Федор Абрамов в своей тетралогии («Братья и сестры», «Две зимы и три лета», «Пути-перепутья», «Дом») описывает одни и те же архангельские места на протяжении послевоенных десятилетий. Его герои – почти сплошь староверы. Так, в деревенской церкви, оборудованной при советской власти под клуб, проходят общие собрания колхозников. И руководство замечает, что теперь все спокойно сюда приходят, хотя до революции «в этот самый храм Божий на аркане никого не затащишь»[1255]. Одна из женщин прямо характеризуется как «суровая, староверческой выделки»[1256]; другой постоянно снится умерший муж-старовер, который и на том свете живет у реки вместе со своими единоверцами[1257]. Передовица Марфа из староверок всю войну не сходила с районной Доски почета[1258]. Пожилой человек простит похоронить его по старой вере, и партийное начальство дает «добро»: «поздно переучивать человека на смертном одре»[1259]. Среди персонажей Абрамова есть и практикующие староверы.
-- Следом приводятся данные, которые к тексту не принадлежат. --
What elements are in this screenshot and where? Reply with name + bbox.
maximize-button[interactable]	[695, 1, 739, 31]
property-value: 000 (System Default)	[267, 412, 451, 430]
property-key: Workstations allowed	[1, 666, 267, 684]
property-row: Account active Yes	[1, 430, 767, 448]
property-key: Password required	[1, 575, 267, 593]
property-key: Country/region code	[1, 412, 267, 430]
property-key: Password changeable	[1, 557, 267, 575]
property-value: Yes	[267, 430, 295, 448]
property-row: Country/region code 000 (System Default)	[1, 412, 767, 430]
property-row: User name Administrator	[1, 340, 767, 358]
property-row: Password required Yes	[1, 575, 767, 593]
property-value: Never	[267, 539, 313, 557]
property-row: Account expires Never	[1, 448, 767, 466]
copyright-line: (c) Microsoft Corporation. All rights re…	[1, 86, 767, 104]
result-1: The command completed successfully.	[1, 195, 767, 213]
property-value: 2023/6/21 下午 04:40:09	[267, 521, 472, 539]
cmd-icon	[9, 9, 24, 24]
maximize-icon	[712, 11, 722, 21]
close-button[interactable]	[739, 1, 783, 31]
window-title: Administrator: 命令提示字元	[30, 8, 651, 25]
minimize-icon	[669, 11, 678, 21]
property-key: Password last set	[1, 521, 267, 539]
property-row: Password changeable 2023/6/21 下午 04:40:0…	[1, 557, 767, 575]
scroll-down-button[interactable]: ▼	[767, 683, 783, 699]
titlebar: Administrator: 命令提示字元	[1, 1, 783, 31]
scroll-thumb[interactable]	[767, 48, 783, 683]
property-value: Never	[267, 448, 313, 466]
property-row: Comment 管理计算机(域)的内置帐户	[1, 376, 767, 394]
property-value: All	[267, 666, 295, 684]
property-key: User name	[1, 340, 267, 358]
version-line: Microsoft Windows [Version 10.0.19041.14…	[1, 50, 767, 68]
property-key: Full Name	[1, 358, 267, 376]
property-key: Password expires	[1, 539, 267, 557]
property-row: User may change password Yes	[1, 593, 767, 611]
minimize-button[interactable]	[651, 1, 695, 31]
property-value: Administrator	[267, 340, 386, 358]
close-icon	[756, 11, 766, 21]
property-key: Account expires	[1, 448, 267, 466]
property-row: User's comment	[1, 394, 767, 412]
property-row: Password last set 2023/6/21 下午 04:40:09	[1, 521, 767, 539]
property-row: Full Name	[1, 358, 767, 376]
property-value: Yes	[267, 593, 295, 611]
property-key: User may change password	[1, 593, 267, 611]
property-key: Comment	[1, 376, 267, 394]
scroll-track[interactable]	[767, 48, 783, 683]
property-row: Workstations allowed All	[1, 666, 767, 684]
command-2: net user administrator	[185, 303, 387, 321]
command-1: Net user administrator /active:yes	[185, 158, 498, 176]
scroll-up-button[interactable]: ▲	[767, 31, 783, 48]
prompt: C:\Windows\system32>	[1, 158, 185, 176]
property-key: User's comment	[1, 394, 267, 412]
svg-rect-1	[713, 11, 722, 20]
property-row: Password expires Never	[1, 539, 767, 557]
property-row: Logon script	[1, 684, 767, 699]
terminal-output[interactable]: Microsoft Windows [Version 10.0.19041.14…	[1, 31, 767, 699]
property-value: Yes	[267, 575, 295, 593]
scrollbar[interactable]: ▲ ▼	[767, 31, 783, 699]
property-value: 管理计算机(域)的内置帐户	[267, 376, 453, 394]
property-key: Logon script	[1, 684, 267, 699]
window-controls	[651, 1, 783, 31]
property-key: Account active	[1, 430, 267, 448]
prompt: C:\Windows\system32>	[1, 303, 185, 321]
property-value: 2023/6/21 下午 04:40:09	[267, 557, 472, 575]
Евсей Мокшин держит молельню, и это ни у кого не вызывает осуждения, разве только начальство просило не выпячивать прилюдно свою религиозность. С Мокшиным связан один весьма примечательный эпизод. По району стали распространяться листовки с молитвой: топчут веру, не соблюдают посты, праздников не чтут, рушат церкви. В районе решили – это дело рук Мокшина, и его арестовали. Но один из коммунистов колхоза решил доказать, что тот невиновен. Эту листовку никак не мог писать старовер, тем более практикующий, а «чтобы понять это, надо самому старовером побывать», – сказал заступник, сам оказавшийся из староверческой семьи. Он пояснил, что никто из староверов никогда не будет сожалеть о церквях, которые разоряет советская власть: нас эти храмы Божьи никогда не интересовали. С его аргументом согласились и хода делу не дали[1260].
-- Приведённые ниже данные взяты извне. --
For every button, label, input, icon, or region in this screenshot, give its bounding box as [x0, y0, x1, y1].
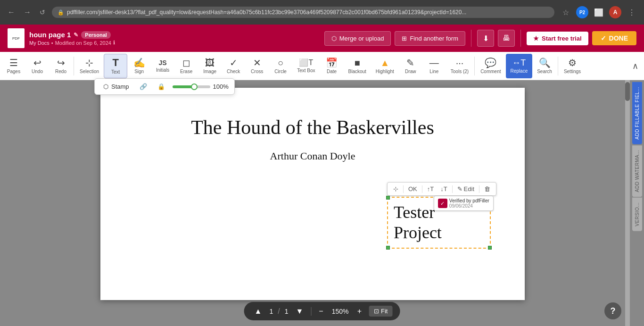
- sig-edit-button[interactable]: ✎ Edit: [455, 184, 476, 193]
- toolbar-circle[interactable]: ○ Circle: [269, 54, 292, 78]
- download-button[interactable]: ⬇: [477, 30, 494, 47]
- stamp-button[interactable]: ⬡ Stamp: [100, 82, 132, 92]
- pdf-area: The Hound of the Baskervilles Arthur Con…: [0, 80, 644, 326]
- toolbar-blackout[interactable]: ■ Blackout: [344, 54, 371, 78]
- verified-info: Verified by pdfFiller 09/06/2024: [449, 198, 489, 209]
- toolbar-collapse-btn[interactable]: ∧: [628, 61, 642, 71]
- start-trial-button[interactable]: ★ Start free trial: [527, 32, 588, 45]
- sig-move-button[interactable]: ⊹: [391, 184, 400, 193]
- link-button[interactable]: 🔗: [137, 82, 150, 92]
- toolbar-selection[interactable]: ⊹ Selection: [75, 54, 104, 78]
- toolbar-undo[interactable]: ↩ Undo: [25, 54, 49, 78]
- page-up-button[interactable]: ▲: [252, 306, 265, 317]
- toolbar-text[interactable]: T Text: [104, 54, 127, 78]
- toolbar-textbox[interactable]: ⬜T Text Box: [292, 54, 320, 78]
- my-docs-link[interactable]: My Docs: [29, 40, 50, 46]
- doc-thumbnail: PDF: [8, 28, 25, 48]
- toolbar-divider-2: [474, 57, 475, 75]
- avatar-button[interactable]: A: [609, 6, 621, 18]
- toolbar-erase[interactable]: ◻ Erase: [174, 54, 198, 78]
- zoom-out-button[interactable]: −: [316, 306, 326, 317]
- sig-ok-button[interactable]: OK: [406, 184, 419, 193]
- help-button[interactable]: ?: [604, 302, 621, 319]
- toolbar-draw[interactable]: ✎ Draw: [399, 54, 422, 78]
- sign-label: Sign: [134, 69, 144, 74]
- bottom-divider: [311, 307, 311, 316]
- zoom-level: 150%: [331, 308, 350, 315]
- browser-chrome: ← → ↺ 🔒 pdffiller.com/jsfiller-desk13/?f…: [0, 0, 644, 25]
- page-down-button[interactable]: ▼: [293, 306, 306, 317]
- sig-toolbar: ⊹ OK ↑T ↓T ✎ Edit: [387, 182, 496, 196]
- find-form-button[interactable]: ⊞ Find another form: [395, 31, 465, 46]
- verified-icon: ✓: [438, 199, 447, 208]
- zoom-slider-wrap: 100%: [173, 83, 229, 90]
- toolbar-highlight[interactable]: ▲ Highlight: [371, 54, 399, 78]
- blackout-icon: ■: [355, 58, 360, 67]
- forward-button[interactable]: →: [22, 6, 33, 18]
- stamp-label: Stamp: [111, 83, 129, 90]
- tab-fillable-fields[interactable]: ADD FILLABLE FIEL...: [632, 82, 642, 144]
- url-bar[interactable]: 🔒 pdffiller.com/jsfiller-desk13/?flat_pd…: [52, 7, 554, 18]
- toolbar-replace[interactable]: ↔T Replace: [506, 54, 533, 78]
- zoom-in-button[interactable]: +: [355, 306, 364, 317]
- protect-button[interactable]: 🔒: [155, 82, 168, 92]
- verified-label: Verified by pdfFiller: [449, 198, 489, 203]
- sig-delete-button[interactable]: 🗑: [482, 184, 492, 193]
- sig-size-up-button[interactable]: ↑T: [425, 184, 436, 193]
- toolbar-date[interactable]: 📅 Date: [320, 54, 344, 78]
- toolbar-redo[interactable]: ↪ Redo: [49, 54, 73, 78]
- sig-ok-label: OK: [408, 185, 417, 192]
- toolbar-comment[interactable]: 💬 Comment: [476, 54, 505, 78]
- selection-icon: ⊹: [85, 58, 93, 67]
- browser-menu-button[interactable]: ⋮: [625, 6, 638, 19]
- extensions-button[interactable]: ⬜: [592, 6, 605, 19]
- toolbar-image[interactable]: 🖼 Image: [198, 54, 222, 78]
- find-form-label: Find another form: [410, 35, 458, 42]
- doc-title-area: houn page 1 ✎ Personal: [29, 31, 320, 39]
- tab-watermark[interactable]: ADD WATERMA...: [632, 145, 642, 197]
- doc-subtitle: My Docs • Modified on Sep 6, 2024 ℹ: [29, 40, 320, 46]
- zoom-slider[interactable]: [173, 85, 210, 88]
- verified-date: 09/06/2024: [449, 203, 489, 209]
- print-button[interactable]: 🖶: [498, 30, 515, 47]
- toolbar-pages[interactable]: ☰ Pages: [2, 54, 25, 78]
- sig-size-down-button[interactable]: ↓T: [438, 184, 449, 193]
- info-icon[interactable]: ℹ: [113, 40, 115, 46]
- sig-box[interactable]: Tester Project ✓ Verified by pdfFiller 0…: [387, 197, 491, 249]
- right-scrollbar[interactable]: [625, 80, 630, 326]
- comment-label: Comment: [480, 69, 501, 74]
- bookmark-button[interactable]: ☆: [559, 6, 572, 19]
- check-icon: ✓: [230, 58, 238, 67]
- toolbar-initials[interactable]: JS Initials: [151, 54, 174, 78]
- scrollbar-thumb[interactable]: [625, 82, 630, 101]
- reload-button[interactable]: ↺: [38, 7, 47, 18]
- doc-info: houn page 1 ✎ Personal My Docs • Modifie…: [29, 31, 320, 46]
- browser-actions: ☆ P2 ⬜ A ⋮: [559, 6, 638, 19]
- doc-title-edit-icon[interactable]: ✎: [74, 32, 78, 38]
- circle-icon: ○: [278, 58, 283, 67]
- page-sep: /: [278, 307, 280, 316]
- done-label: DONE: [609, 34, 628, 42]
- protect-icon: 🔒: [157, 83, 165, 90]
- toolbar-search[interactable]: 🔍 Search: [532, 54, 557, 78]
- tab-version[interactable]: VERSIO...: [632, 198, 642, 231]
- toolbar-cross[interactable]: ✕ Cross: [245, 54, 269, 78]
- settings-icon: ⚙: [568, 58, 577, 67]
- toolbar-line[interactable]: — Line: [422, 54, 446, 78]
- toolbar-sign[interactable]: ✍ Sign: [127, 54, 151, 78]
- toolbar-tools[interactable]: ··· Tools (2): [446, 54, 473, 78]
- tools-label: Tools (2): [451, 69, 469, 74]
- sig-divider-2: [422, 185, 422, 193]
- search-label: Search: [537, 69, 552, 74]
- print-icon: 🖶: [503, 34, 510, 42]
- fit-button[interactable]: ⊡ Fit: [369, 306, 392, 317]
- sig-edit-icon: ✎: [457, 185, 462, 192]
- done-button[interactable]: ✓ DONE: [592, 31, 636, 45]
- back-button[interactable]: ←: [6, 6, 17, 18]
- merge-upload-button[interactable]: ⬡ Merge or upload: [324, 31, 391, 46]
- signature-container[interactable]: ⊹ OK ↑T ↓T ✎ Edit: [387, 182, 496, 249]
- textbox-label: Text Box: [297, 68, 315, 73]
- sig-delete-icon: 🗑: [484, 185, 490, 192]
- toolbar-check[interactable]: ✓ Check: [222, 54, 245, 78]
- toolbar-settings[interactable]: ⚙ Settings: [559, 54, 586, 78]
Отношение автора к описанной конфессиональной среде выражено предельно ясно: без этих коренных русских людей не выстояли бы в тяжелейшей войне, без них не было бы великой страны. Абрамов скрупулезно исследует их трудовую мотивацию, самоотдачу, противопоставляя им носителей собственнической прагматики. Одному персонажу (Клевакину), равнодушному ко всему, кроме продажи овощей, адресован ключевой вопрос: «Да русский ли ты человек?»[1261]Очевидно, в староверческой среде национальная идентификация осуществляется по другой, нежели у Клевакина, шкале. Зато в полном согласии с ней живет старовер Мокшин. Отработав на стройке за Волгой, он собрался в родную деревню (давно не видел детей). Но приближались зимние холода, и он остался класть печи, чтобы люди не померзли: «Разве я по корысти живу? Людей надо было спасать от холода!»[1262] На наш взгляд, подобные страницы в книгах Абрамова – наиболее сильные, а кроме того, весьма поучительные для сегодняшнего дня.